What people want is highly relevant. Planners can try to nudge people along, or even foreclose options in attempts to channel behaviour. And people can still find ways to opt out. Worst case, money spent becomes a sunk cost with nowhere near the anticipated benefits. Example: a lane of traffic conceded to bicyclists which bears a tiny fraction of its former human traffic.
Obviously anything government does that meddles with what people do is government intervention. Much of what government does is intervention aimed at changing the way people behave. The fact that people are working within and around earlier intervention doesn't mean that change now is not more intervention.
The people are multitudes, and they can not insulate themselves from failure the way governments and planners can. So there are thousands of trials of ideas, and failures become evident and are discarded quickly. Governments can only try a very, very few things (and often enough just pick one for ideological/political/social aesthetic preferences and stick to it) and are terrible at cutting losses.

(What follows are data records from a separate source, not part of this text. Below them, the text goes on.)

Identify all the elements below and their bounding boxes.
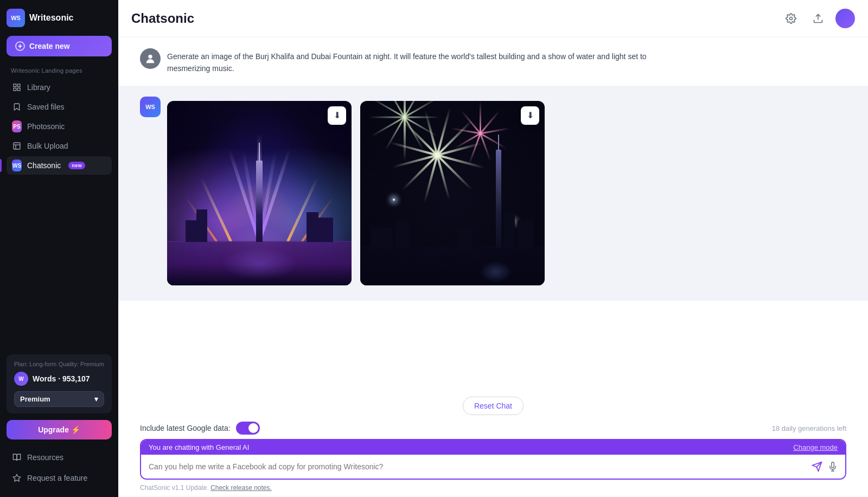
chat-input-header: You are chatting with General AI Change … bbox=[141, 440, 845, 455]
premium-dropdown[interactable]: Premium ▾ bbox=[14, 391, 104, 407]
words-icon: W bbox=[14, 372, 28, 386]
svg-rect-1 bbox=[17, 84, 20, 87]
logo-icon: WS bbox=[7, 9, 25, 27]
chat-input-row bbox=[141, 455, 845, 479]
page-title: Chatsonic bbox=[131, 11, 194, 26]
sidebar-item-library[interactable]: Library bbox=[7, 78, 112, 97]
star-icon bbox=[12, 473, 22, 483]
sidebar-item-photosonic[interactable]: PS Photosonic bbox=[7, 117, 112, 136]
sidebar-item-request-feature[interactable]: Request a feature bbox=[7, 469, 112, 487]
bulk-upload-icon bbox=[12, 141, 22, 151]
svg-rect-3 bbox=[17, 88, 20, 91]
upload-button[interactable] bbox=[808, 9, 828, 28]
user-message: Generate an image of the Burj Khalifa an… bbox=[118, 37, 868, 86]
sidebar-item-bulk-upload[interactable]: Bulk Upload bbox=[7, 137, 112, 155]
chat-mode-label: You are chatting with General AI bbox=[149, 443, 249, 451]
change-mode-link[interactable]: Change mode bbox=[793, 443, 838, 451]
chatsonic-label: Chatsonic bbox=[27, 161, 61, 170]
image-card-fireworks: ⬇ bbox=[360, 101, 545, 285]
quality-label: Quality: Premium bbox=[59, 361, 104, 367]
main-content: Chatsonic Generate an image of the Burj … bbox=[118, 0, 868, 497]
reset-chat-button[interactable]: Reset Chat bbox=[463, 397, 524, 415]
resources-label: Resources bbox=[27, 453, 63, 462]
toggle-thumb bbox=[248, 423, 258, 433]
sidebar-bottom-items: Resources Request a feature bbox=[7, 448, 112, 488]
topbar: Chatsonic bbox=[118, 0, 868, 37]
app-name: Writesonic bbox=[29, 13, 74, 23]
plan-row: Plan: Long-form Quality: Premium bbox=[14, 361, 104, 367]
svg-rect-4 bbox=[14, 143, 20, 149]
svg-point-8 bbox=[790, 17, 793, 20]
svg-point-10 bbox=[148, 55, 152, 59]
svg-marker-7 bbox=[13, 474, 20, 481]
generations-left: 18 daily generations left bbox=[772, 424, 846, 432]
upgrade-label: Upgrade ⚡ bbox=[38, 425, 80, 434]
grid-icon bbox=[12, 82, 22, 92]
google-data-toggle[interactable] bbox=[236, 422, 260, 435]
svg-rect-2 bbox=[14, 88, 16, 91]
chevron-down-icon: ▾ bbox=[94, 395, 98, 403]
upgrade-button[interactable]: Upgrade ⚡ bbox=[7, 420, 112, 439]
release-notes-link[interactable]: Check release notes. bbox=[210, 484, 272, 492]
release-notes-text: ChatSonic v1.1 Update. bbox=[140, 484, 209, 492]
library-label: Library bbox=[27, 83, 50, 92]
saved-files-label: Saved files bbox=[27, 103, 64, 111]
book-icon bbox=[12, 453, 22, 462]
send-button[interactable] bbox=[812, 461, 822, 472]
plan-label: Plan: Long-form bbox=[14, 361, 56, 367]
topbar-actions bbox=[781, 9, 855, 28]
plan-box: Plan: Long-form Quality: Premium W Words… bbox=[7, 354, 112, 413]
section-label: Writesonic Landing pages bbox=[7, 67, 112, 74]
photosonic-icon: PS bbox=[12, 122, 22, 131]
user-avatar bbox=[140, 48, 161, 69]
chat-controls: Reset Chat Include latest Google data: 1… bbox=[118, 390, 868, 497]
premium-label: Premium bbox=[20, 395, 50, 403]
svg-rect-0 bbox=[14, 84, 16, 87]
avatar[interactable] bbox=[835, 9, 855, 28]
chatsonic-icon: WS bbox=[12, 161, 22, 170]
settings-button[interactable] bbox=[781, 9, 801, 28]
sidebar: WS Writesonic + Create new Writesonic La… bbox=[0, 0, 118, 497]
download-btn-2[interactable]: ⬇ bbox=[521, 106, 539, 125]
create-new-button[interactable]: + Create new bbox=[7, 36, 112, 56]
sidebar-logo: WS Writesonic bbox=[7, 9, 112, 27]
image-card-fountain: ⬇ bbox=[167, 101, 352, 285]
bulk-upload-label: Bulk Upload bbox=[27, 142, 68, 150]
sidebar-item-resources[interactable]: Resources bbox=[7, 448, 112, 467]
photosonic-label: Photosonic bbox=[27, 122, 65, 131]
release-notes: ChatSonic v1.1 Update. Check release not… bbox=[140, 484, 846, 497]
google-data-row: Include latest Google data: 18 daily gen… bbox=[140, 422, 846, 435]
new-badge: new bbox=[68, 162, 85, 169]
plus-circle-icon: + bbox=[15, 41, 25, 51]
words-label: Words · 953,107 bbox=[33, 374, 90, 383]
google-data-text: Include latest Google data: bbox=[140, 424, 231, 432]
chat-input-wrapper: You are chatting with General AI Change … bbox=[140, 439, 846, 480]
chat-input[interactable] bbox=[149, 462, 806, 471]
request-feature-label: Request a feature bbox=[27, 474, 87, 482]
words-row: W Words · 953,107 bbox=[14, 372, 104, 386]
create-new-label: Create new bbox=[29, 42, 70, 50]
user-message-text: Generate an image of the Burj Khalifa an… bbox=[167, 48, 655, 75]
mic-button[interactable] bbox=[828, 462, 838, 471]
google-data-label: Include latest Google data: bbox=[140, 422, 260, 435]
ws-avatar: WS bbox=[140, 97, 161, 117]
download-btn-1[interactable]: ⬇ bbox=[328, 106, 346, 125]
images-grid: ⬇ bbox=[167, 97, 545, 290]
chat-area: Generate an image of the Burj Khalifa an… bbox=[118, 37, 868, 390]
sidebar-item-chatsonic[interactable]: WS Chatsonic new bbox=[7, 156, 112, 175]
ai-response: WS bbox=[118, 86, 868, 301]
sidebar-item-saved-files[interactable]: Saved files bbox=[7, 98, 112, 116]
bookmark-icon bbox=[12, 102, 22, 112]
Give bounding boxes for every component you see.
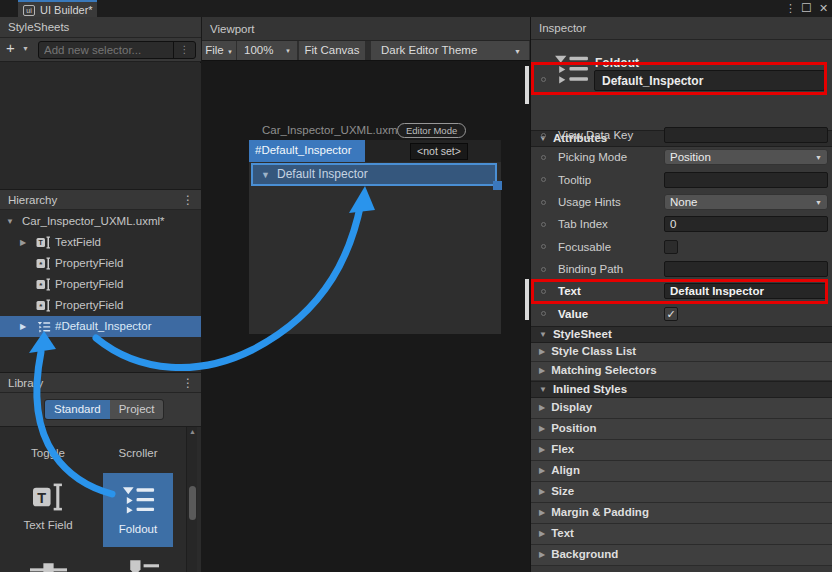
library-menu-icon[interactable]: ⋮ <box>182 373 194 394</box>
propertyfield-icon: * <box>36 299 51 312</box>
canvas-element-foldout[interactable]: ▼ Default Inspector <box>251 163 497 186</box>
attr-row-view-data-key: View Data Key <box>531 124 832 146</box>
tab-title: UI Builder* <box>40 3 93 17</box>
collapse-icon: ▶ <box>539 530 545 538</box>
foldout-icon <box>37 321 51 333</box>
attributes-rows: View Data Key Picking Mode Position ▼ To… <box>531 124 832 325</box>
attr-label: Usage Hints <box>558 196 621 208</box>
theme-value: Dark Editor Theme <box>381 44 477 56</box>
usage-hints-value: None <box>670 196 698 208</box>
hierarchy-menu-icon[interactable]: ⋮ <box>182 190 194 211</box>
scrollbar-thumb[interactable] <box>189 486 196 520</box>
library-header: Library ⋮ <box>0 372 201 393</box>
tree-row-textfield[interactable]: ▶ T TextField <box>0 232 201 253</box>
viewport-toolbar: File ▼ 100% ▼ Fit Canvas Dark Editor The… <box>202 41 530 61</box>
window-tab-bar: ui UI Builder* ⋮ ☐ ✕ <box>0 0 832 17</box>
section-inlined-styles[interactable]: ▼ Inlined Styles <box>531 381 832 398</box>
attr-row-text: Text <box>531 280 832 302</box>
tab-standard[interactable]: Standard <box>45 400 110 419</box>
dropdown-arrow-icon: ▼ <box>815 196 822 210</box>
attach-field[interactable]: <not set> <box>410 143 468 160</box>
tree-row-propertyfield[interactable]: * PropertyField <box>0 253 201 274</box>
canvas[interactable]: #Default_Inspector <not set> ▼ Default I… <box>249 140 501 334</box>
binding-indicator <box>541 77 546 82</box>
section-matching-selectors[interactable]: ▶ Matching Selectors <box>531 362 832 381</box>
stylesheets-content[interactable] <box>0 63 201 189</box>
library-item-foldout-label: Foldout <box>103 523 173 535</box>
library-item-text-field-label[interactable]: Text Field <box>0 519 96 531</box>
section-text[interactable]: ▶ Text <box>531 524 832 545</box>
zoom-value: 100% <box>244 44 273 56</box>
resize-handle[interactable] <box>493 181 502 190</box>
style-sections: ▼ StyleSheet ▶ Style Class List ▶ Matchi… <box>531 326 832 566</box>
attr-label: Text <box>558 285 581 297</box>
add-selector-dropdown-icon[interactable]: ▼ <box>22 45 29 52</box>
view-data-key-input[interactable] <box>664 127 828 143</box>
section-align[interactable]: ▶ Align <box>531 461 832 482</box>
new-selector-input[interactable] <box>39 42 172 58</box>
library-item-toggle-label[interactable]: Toggle <box>0 447 96 459</box>
picking-mode-dropdown[interactable]: Position ▼ <box>664 149 828 165</box>
focusable-checkbox[interactable] <box>664 240 678 254</box>
window-maximize-icon[interactable]: ☐ <box>801 1 812 15</box>
section-position[interactable]: ▶ Position <box>531 419 832 440</box>
window-close-icon[interactable]: ✕ <box>819 2 828 15</box>
tree-row-root[interactable]: ▼ Car_Inspector_UXML.uxml* <box>0 211 201 232</box>
canvas-tab-label: #Default_Inspector <box>255 144 352 156</box>
collapse-icon[interactable]: ▶ <box>20 316 26 337</box>
slider-library-icon[interactable] <box>30 561 67 572</box>
collapse-icon[interactable]: ▶ <box>20 232 26 253</box>
file-menu-button[interactable]: File ▼ <box>202 41 236 60</box>
tab-index-input[interactable] <box>664 216 828 232</box>
section-label: Display <box>551 402 592 414</box>
element-name-field[interactable] <box>594 70 825 91</box>
tab-project[interactable]: Project <box>110 400 164 419</box>
tab-ui-builder[interactable]: ui UI Builder* <box>18 0 97 17</box>
tree-item-label: PropertyField <box>55 274 123 295</box>
zoom-dropdown[interactable]: 100% ▼ <box>237 41 297 60</box>
tree-row-propertyfield[interactable]: * PropertyField <box>0 295 201 316</box>
inspector-header: Inspector <box>531 17 832 40</box>
text-field-library-icon[interactable]: T <box>33 480 64 514</box>
attr-row-value: Value ✓ <box>531 303 832 325</box>
tree-row-default-inspector[interactable]: ▶ #Default_Inspector <box>0 316 201 337</box>
section-flex[interactable]: ▶ Flex <box>531 440 832 461</box>
window-menu-icon[interactable]: ⋮ <box>785 2 796 15</box>
binding-path-input[interactable] <box>664 261 828 277</box>
binding-indicator <box>541 244 546 249</box>
section-stylesheet[interactable]: ▼ StyleSheet <box>531 326 832 343</box>
editor-mode-button[interactable]: Editor Mode <box>397 123 466 138</box>
attr-row-picking-mode: Picking Mode Position ▼ <box>531 146 832 168</box>
selector-options-icon[interactable]: ⋮ <box>173 42 195 58</box>
section-display[interactable]: ▶ Display <box>531 398 832 419</box>
text-attribute-input[interactable] <box>664 283 828 299</box>
section-style-class-list[interactable]: ▶ Style Class List <box>531 343 832 362</box>
section-background[interactable]: ▶ Background <box>531 545 832 566</box>
inspector-title: Inspector <box>539 22 586 34</box>
expand-icon[interactable]: ▼ <box>6 211 14 232</box>
library-item-scroller-label[interactable]: Scroller <box>92 447 184 459</box>
scroll-up-icon[interactable]: ▲ <box>189 428 196 435</box>
fit-canvas-label: Fit Canvas <box>305 44 360 56</box>
section-label: Style Class List <box>551 346 636 358</box>
library-scrollbar[interactable]: ▲ <box>186 427 197 572</box>
canvas-selected-element-tab[interactable]: #Default_Inspector <box>249 140 365 162</box>
fit-canvas-button[interactable]: Fit Canvas <box>299 41 365 60</box>
propertyfield-icon: * <box>36 278 51 291</box>
attr-row-binding-path: Binding Path <box>531 258 832 280</box>
usage-hints-dropdown[interactable]: None ▼ <box>664 194 828 210</box>
slider-int-library-icon[interactable] <box>122 558 159 572</box>
attr-row-focusable: Focusable <box>531 236 832 258</box>
tooltip-input[interactable] <box>664 172 828 188</box>
theme-dropdown[interactable]: Dark Editor Theme ▼ <box>371 41 529 60</box>
inspector-panel: Inspector Foldout ▼ Attributes View Data… <box>530 17 832 572</box>
tree-item-label: #Default_Inspector <box>55 316 152 337</box>
add-selector-button[interactable]: + <box>6 39 15 56</box>
tree-item-label: PropertyField <box>55 253 123 274</box>
foldout-expanded-icon[interactable]: ▼ <box>261 170 270 180</box>
value-checkbox[interactable]: ✓ <box>664 307 678 321</box>
tree-row-propertyfield[interactable]: * PropertyField <box>0 274 201 295</box>
library-item-foldout-tile[interactable]: Foldout <box>103 473 173 547</box>
section-margin-padding[interactable]: ▶ Margin & Padding <box>531 503 832 524</box>
section-size[interactable]: ▶ Size <box>531 482 832 503</box>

It's easy enough to predict what happens. A set of objectives are identified; some initiatives are undertaken to achieve the aims. The value of the intended objectives are accounted, as are whatever aims are achieved. The opportunity costs are never measured and probably not even considered; the unforeseen consequences and shortcomings are blamed on "market failure".
An example of what planners and politicians do: City of Kamloops will (apparently) spend $5 million (matched by BC for $5 million more, if I understand) to construct a pedestrian overpass about one-half block from a major intersection with pedestrian controls. This would be for the benefit of a few hundred students, most of whom are unlikely to ever be Kamloops taxpayers, living across the road from TRU. If that's the best they can do, they ought to just turn the money back to the province and to the municipal taxpayers. They aren't even trying to be smart.